[Assignment] From the entries, copy every line that carries the string "Server".

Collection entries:
- Opening Delimiter -

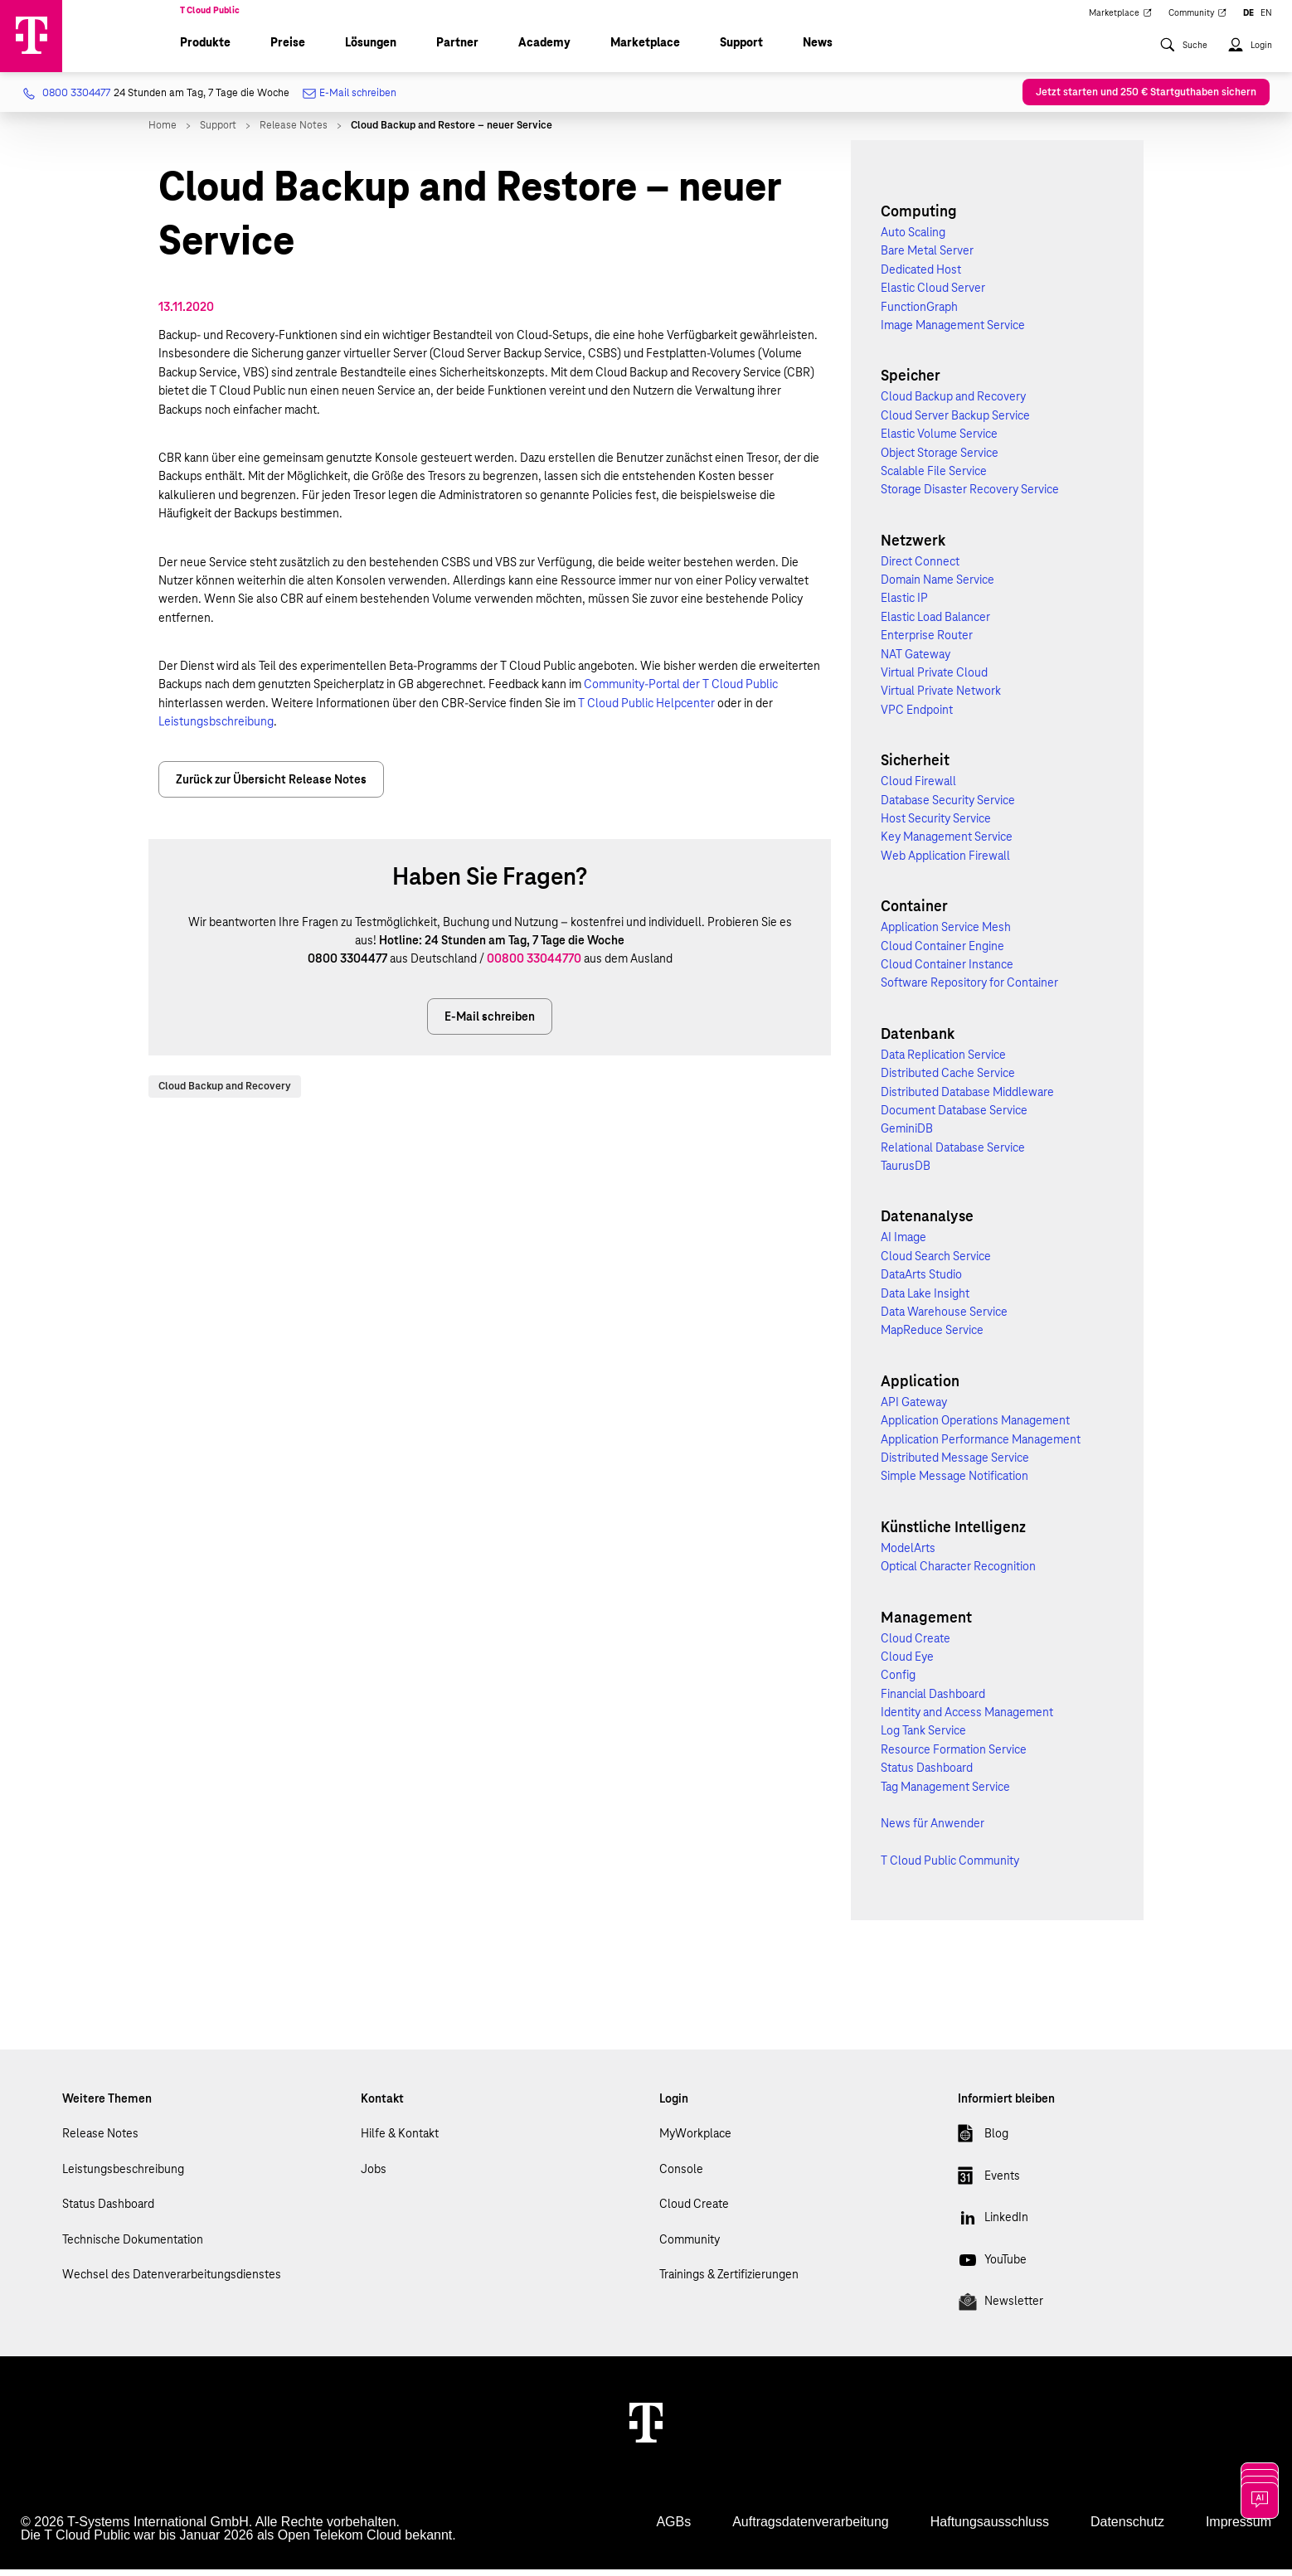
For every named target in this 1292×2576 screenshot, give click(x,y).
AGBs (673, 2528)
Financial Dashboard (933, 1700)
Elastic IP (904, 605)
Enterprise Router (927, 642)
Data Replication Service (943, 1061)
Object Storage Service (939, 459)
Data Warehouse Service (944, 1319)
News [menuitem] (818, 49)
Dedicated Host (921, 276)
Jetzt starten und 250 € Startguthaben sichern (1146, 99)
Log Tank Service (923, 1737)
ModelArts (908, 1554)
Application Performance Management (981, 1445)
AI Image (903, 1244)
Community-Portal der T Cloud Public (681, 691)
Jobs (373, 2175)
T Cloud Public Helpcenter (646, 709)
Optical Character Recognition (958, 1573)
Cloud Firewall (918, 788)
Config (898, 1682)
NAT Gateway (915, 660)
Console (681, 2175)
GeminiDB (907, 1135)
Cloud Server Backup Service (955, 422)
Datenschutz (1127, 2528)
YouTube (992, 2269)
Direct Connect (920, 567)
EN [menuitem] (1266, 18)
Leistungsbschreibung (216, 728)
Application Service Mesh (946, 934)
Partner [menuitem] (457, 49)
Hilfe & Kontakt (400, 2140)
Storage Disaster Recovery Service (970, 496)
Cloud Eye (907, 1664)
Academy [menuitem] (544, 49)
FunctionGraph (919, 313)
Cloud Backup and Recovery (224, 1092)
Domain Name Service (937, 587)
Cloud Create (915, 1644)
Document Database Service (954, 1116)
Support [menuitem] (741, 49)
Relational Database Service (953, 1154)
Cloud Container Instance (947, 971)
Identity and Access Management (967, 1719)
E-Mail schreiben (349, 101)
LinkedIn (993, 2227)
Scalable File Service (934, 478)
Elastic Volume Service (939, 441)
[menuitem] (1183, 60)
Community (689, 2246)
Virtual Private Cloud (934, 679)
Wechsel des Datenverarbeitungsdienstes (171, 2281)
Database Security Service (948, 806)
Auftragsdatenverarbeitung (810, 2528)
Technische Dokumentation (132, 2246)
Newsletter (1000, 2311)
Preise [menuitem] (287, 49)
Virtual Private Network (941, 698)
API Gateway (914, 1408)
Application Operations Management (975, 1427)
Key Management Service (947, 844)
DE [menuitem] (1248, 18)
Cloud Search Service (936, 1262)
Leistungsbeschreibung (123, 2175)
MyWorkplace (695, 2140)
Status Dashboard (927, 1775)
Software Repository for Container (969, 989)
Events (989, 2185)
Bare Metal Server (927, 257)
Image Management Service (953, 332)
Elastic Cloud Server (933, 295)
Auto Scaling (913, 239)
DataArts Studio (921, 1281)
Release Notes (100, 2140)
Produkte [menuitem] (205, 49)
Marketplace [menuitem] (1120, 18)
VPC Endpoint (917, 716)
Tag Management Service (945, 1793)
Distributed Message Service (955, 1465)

- Closing Delimiter -

[Reply]
Cloud Server Backup Service (955, 422)
Bare Metal Server (927, 257)
Elastic Cloud Server (933, 295)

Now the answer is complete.